Determine how many of the lines below include "crunch", then respond with that number and no other text.

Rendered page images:
──────────

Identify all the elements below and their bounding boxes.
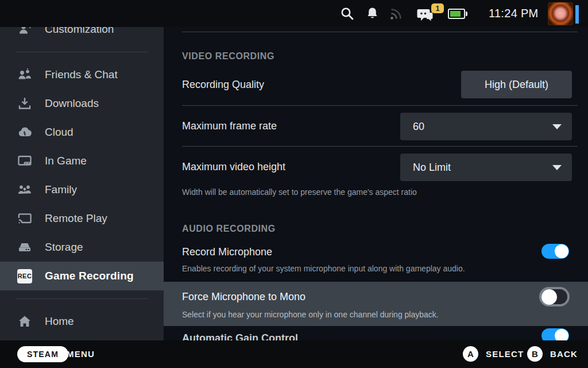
search-icon[interactable]: [340, 6, 354, 21]
sidebar-item-library[interactable]: Library: [0, 336, 164, 340]
max-frame-rate-label: Maximum frame rate: [182, 120, 277, 132]
sidebar-item-label: Game Recording: [45, 270, 134, 282]
customization-icon: [17, 27, 32, 37]
avatar-status-strip: [575, 5, 579, 24]
sidebar-item-label: Customization: [45, 27, 114, 36]
record-microphone-note: Enables recording of your system microph…: [182, 264, 465, 273]
max-frame-rate-dropdown[interactable]: 60: [400, 113, 572, 140]
sidebar-item-remote-play[interactable]: Remote Play: [0, 204, 164, 233]
home-icon: [17, 314, 32, 329]
sidebar-item-game-recording[interactable]: REC Game Recording: [0, 262, 164, 290]
max-video-height-dropdown[interactable]: No Limit: [400, 154, 572, 181]
back-label: BACK: [550, 349, 578, 359]
remote-play-icon: [17, 211, 32, 226]
sidebar-item-label: Family: [45, 183, 77, 196]
chevron-down-icon: [552, 124, 562, 129]
menu-label: MENU: [67, 349, 95, 359]
sidebar-item-family[interactable]: Family: [0, 175, 164, 204]
chat-messages-icon[interactable]: 1: [416, 2, 447, 26]
family-icon: [17, 182, 32, 197]
settings-content: VIDEO RECORDING Recording Quality High (…: [164, 27, 588, 340]
b-button-icon: B: [527, 346, 543, 362]
max-video-height-note: Width will be automatically set to prese…: [182, 187, 417, 197]
top-status-bar: 1 11:24 PM: [0, 0, 588, 27]
audio-recording-section-title: AUDIO RECORDING: [182, 224, 276, 234]
record-microphone-label: Record Microphone: [182, 246, 272, 258]
sidebar-item-customization[interactable]: Customization: [0, 27, 164, 44]
sidebar-item-label: Cloud: [45, 126, 74, 139]
wifi-signal-icon[interactable]: [389, 6, 404, 21]
select-label: SELECT: [486, 349, 524, 359]
sidebar-item-in-game[interactable]: In Game: [0, 147, 164, 175]
chat-unread-badge: 1: [431, 3, 444, 13]
friends-icon: [17, 67, 32, 82]
row-divider: [182, 32, 578, 32]
toggle-knob: [541, 289, 557, 305]
user-avatar[interactable]: [548, 2, 573, 25]
in-game-icon: [17, 154, 32, 168]
notifications-bell-icon[interactable]: [365, 6, 380, 21]
max-video-height-value: No Limit: [413, 162, 552, 174]
sidebar-divider: [16, 52, 148, 52]
row-divider: [182, 146, 578, 147]
max-video-height-label: Maximum video height: [182, 161, 285, 173]
cloud-icon: [17, 125, 32, 140]
select-button-hint[interactable]: A SELECT: [463, 346, 524, 362]
sidebar-divider: [16, 298, 148, 299]
sidebar-item-home[interactable]: Home: [0, 307, 164, 336]
sidebar-item-downloads[interactable]: Downloads: [0, 89, 164, 118]
toggle-knob: [555, 244, 568, 258]
sidebar-item-label: Home: [45, 315, 74, 328]
steam-settings-screen: 1 11:24 PM Customization Friends & Chat: [0, 0, 588, 368]
a-button-icon: A: [463, 346, 478, 362]
sidebar-item-label: Downloads: [45, 97, 99, 110]
recording-quality-button[interactable]: High (Default): [461, 71, 572, 98]
sidebar-item-storage[interactable]: Storage: [0, 233, 164, 262]
sidebar-item-label: Remote Play: [45, 212, 107, 225]
toggle-knob: [555, 329, 568, 340]
chevron-down-icon: [552, 165, 562, 170]
recording-quality-label: Recording Quality: [182, 79, 264, 91]
sidebar-item-friends-chat[interactable]: Friends & Chat: [0, 60, 164, 89]
sidebar-item-cloud[interactable]: Cloud: [0, 118, 164, 147]
video-recording-section-title: VIDEO RECORDING: [182, 51, 274, 62]
row-divider: [182, 105, 578, 106]
sidebar-item-label: Storage: [45, 241, 83, 254]
sidebar-item-label: Friends & Chat: [45, 68, 118, 81]
force-mic-mono-toggle[interactable]: [539, 287, 570, 306]
force-mic-mono-label: Force Microphone to Mono: [182, 291, 305, 303]
back-button-hint[interactable]: B BACK: [527, 346, 578, 362]
downloads-icon: [17, 96, 32, 111]
sidebar-item-label: In Game: [45, 155, 87, 167]
clock-time: 11:24 PM: [489, 7, 539, 20]
battery-icon: [448, 9, 467, 19]
rec-icon: REC: [17, 269, 32, 283]
storage-icon: [17, 240, 32, 255]
settings-sidebar: Customization Friends & Chat Downloads C: [0, 27, 164, 340]
force-mic-mono-row[interactable]: Force Microphone to Mono Select if you h…: [164, 282, 588, 326]
bottom-action-bar: STEAM MENU A SELECT B BACK: [0, 340, 588, 368]
force-mic-mono-note: Select if you hear your microphone only …: [182, 310, 439, 319]
auto-gain-control-label: Automatic Gain Control: [182, 332, 298, 340]
steam-button[interactable]: STEAM: [17, 346, 68, 362]
record-microphone-toggle[interactable]: [541, 244, 569, 259]
auto-gain-control-toggle[interactable]: [541, 328, 569, 340]
max-frame-rate-value: 60: [413, 121, 552, 133]
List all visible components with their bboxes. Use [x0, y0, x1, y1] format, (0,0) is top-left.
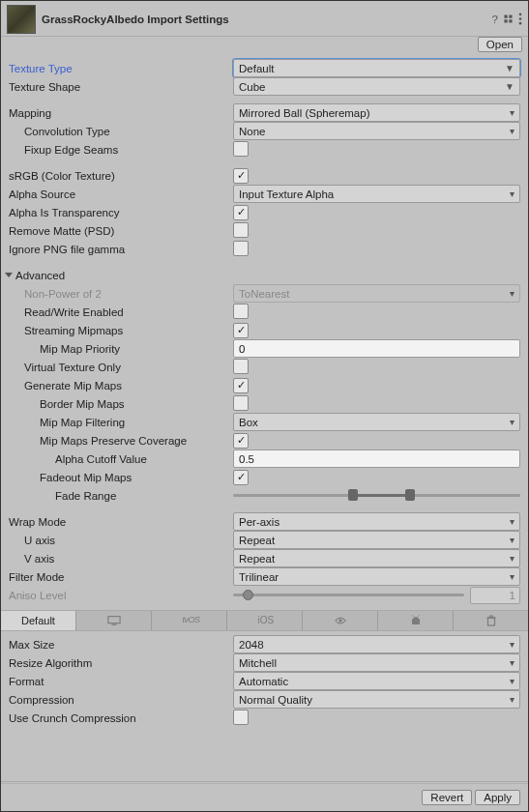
svg-rect-4 [111, 624, 116, 625]
tab-uwp[interactable] [454, 611, 528, 630]
label-crunch: Use Crunch Compression [9, 712, 233, 724]
label-filter-mode: Filter Mode [9, 571, 233, 583]
dropdown-compression-value: Normal Quality [239, 694, 312, 706]
chevron-down-icon: ▾ [510, 657, 514, 668]
tab-android[interactable] [378, 611, 454, 630]
dropdown-resize-algo-value: Mitchell [239, 657, 277, 669]
help-icon[interactable]: ? [492, 14, 498, 25]
dropdown-texture-shape[interactable]: Cube ▼ [233, 77, 520, 96]
slider-fade-range[interactable] [233, 487, 520, 504]
dropdown-alpha-source[interactable]: Input Texture Alpha ▾ [233, 185, 520, 203]
trash-icon [485, 615, 498, 626]
inspector-body: Texture Type Default ▼ Texture Shape Cub… [1, 57, 528, 727]
dropdown-v-axis-value: Repeat [239, 553, 275, 565]
presets-icon[interactable] [502, 13, 514, 27]
dropdown-mip-filter-value: Box [239, 417, 258, 428]
label-v-axis: V axis [9, 553, 233, 565]
checkbox-streaming[interactable]: ✓ [233, 323, 249, 338]
svg-line-7 [412, 616, 413, 617]
chevron-down-icon: ▾ [510, 417, 514, 427]
label-texture-type: Texture Type [9, 63, 233, 74]
checkbox-vt-only[interactable] [233, 359, 249, 374]
dropdown-wrap-mode-value: Per-axis [239, 516, 279, 528]
label-border-mips: Border Mip Maps [9, 398, 233, 410]
dropdown-convolution-value: None [239, 126, 266, 137]
dropdown-v-axis[interactable]: Repeat▾ [233, 549, 520, 567]
tab-tvos[interactable]: tvOS [152, 611, 227, 630]
chevron-down-icon: ▾ [510, 107, 514, 118]
slider-aniso[interactable] [233, 594, 464, 596]
svg-rect-6 [412, 619, 420, 624]
label-fade-range: Fade Range [9, 490, 233, 502]
label-alpha-transparency: Alpha Is Transparency [9, 207, 233, 218]
input-alpha-cutoff-value: 0.5 [239, 453, 254, 465]
svg-line-8 [418, 616, 419, 617]
menu-icon[interactable] [518, 13, 522, 27]
label-rw: Read/Write Enabled [9, 306, 233, 318]
dropdown-mip-filter[interactable]: Box ▾ [233, 413, 520, 431]
dropdown-format[interactable]: Automatic▾ [233, 672, 520, 690]
dropdown-max-size-value: 2048 [239, 639, 264, 651]
checkbox-fadeout[interactable]: ✓ [233, 470, 249, 485]
tab-ios[interactable]: iOS [227, 611, 303, 630]
label-advanced: Advanced [15, 270, 65, 281]
ios-icon: iOS [258, 615, 272, 626]
label-mip-filter: Mip Map Filtering [9, 417, 233, 428]
label-compression: Compression [9, 694, 233, 706]
chevron-down-icon: ▾ [510, 639, 514, 650]
dropdown-mapping[interactable]: Mirrored Ball (Spheremap) ▾ [233, 103, 520, 122]
dropdown-wrap-mode[interactable]: Per-axis▾ [233, 512, 520, 531]
label-alpha-source: Alpha Source [9, 188, 233, 200]
checkbox-fixup[interactable] [233, 141, 249, 157]
checkbox-rw[interactable] [233, 304, 249, 319]
dropdown-filter-mode[interactable]: Trilinear▾ [233, 567, 520, 586]
dropdown-u-axis[interactable]: Repeat▾ [233, 531, 520, 549]
checkbox-remove-matte[interactable] [233, 222, 249, 238]
checkbox-alpha-transparency[interactable]: ✓ [233, 205, 249, 220]
input-aniso-value[interactable]: 1 [470, 587, 520, 604]
svg-point-0 [519, 13, 522, 15]
svg-point-1 [519, 17, 522, 20]
checkbox-border-mips[interactable] [233, 395, 249, 411]
chevron-down-icon: ▾ [510, 188, 514, 199]
label-resize-algo: Resize Algorithm [9, 657, 233, 669]
checkbox-preserve-cov[interactable]: ✓ [233, 433, 249, 449]
inspector-window: GrassRockyAlbedo Import Settings ? Open … [0, 0, 529, 812]
label-wrap-mode: Wrap Mode [9, 516, 233, 528]
input-mip-priority-value: 0 [239, 343, 245, 355]
chevron-down-icon: ▼ [505, 63, 514, 73]
dropdown-u-axis-value: Repeat [239, 535, 275, 546]
dropdown-resize-algo[interactable]: Mitchell▾ [233, 653, 520, 672]
checkbox-ignore-png[interactable] [233, 241, 249, 256]
dropdown-np2-value: ToNearest [239, 288, 289, 300]
checkbox-srgb[interactable]: ✓ [233, 168, 249, 184]
dropdown-convolution[interactable]: None ▾ [233, 122, 520, 140]
inspector-title: GrassRockyAlbedo Import Settings [42, 14, 486, 25]
dropdown-texture-shape-value: Cube [239, 81, 266, 93]
input-alpha-cutoff[interactable]: 0.5 [233, 450, 520, 468]
dropdown-compression[interactable]: Normal Quality▾ [233, 690, 520, 709]
platform-tabs: Default tvOS iOS [1, 610, 528, 631]
tab-webgl[interactable] [303, 611, 378, 630]
apply-button[interactable]: Apply [475, 790, 520, 805]
checkbox-gen-mips[interactable]: ✓ [233, 378, 249, 393]
monitor-icon [107, 615, 121, 626]
label-texture-shape: Texture Shape [9, 81, 233, 93]
revert-button[interactable]: Revert [422, 790, 472, 805]
chevron-down-icon: ▼ [505, 81, 514, 92]
chevron-down-icon: ▾ [510, 516, 514, 527]
checkbox-crunch[interactable] [233, 710, 249, 725]
input-mip-priority[interactable]: 0 [233, 339, 520, 358]
chevron-down-icon: ▾ [510, 571, 514, 582]
open-button[interactable]: Open [478, 37, 522, 52]
tab-default[interactable]: Default [1, 611, 76, 630]
label-preserve-cov: Mip Maps Preserve Coverage [9, 435, 233, 447]
tab-pc[interactable] [76, 611, 152, 630]
chevron-down-icon: ▾ [510, 288, 514, 299]
dropdown-texture-type[interactable]: Default ▼ [233, 59, 520, 77]
chevron-down-icon: ▾ [510, 553, 514, 564]
foldout-advanced[interactable]: Advanced [9, 266, 520, 284]
dropdown-filter-mode-value: Trilinear [239, 571, 279, 583]
dropdown-max-size[interactable]: 2048▾ [233, 635, 520, 653]
label-remove-matte: Remove Matte (PSD) [9, 225, 233, 237]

──────────

Exercise response: 2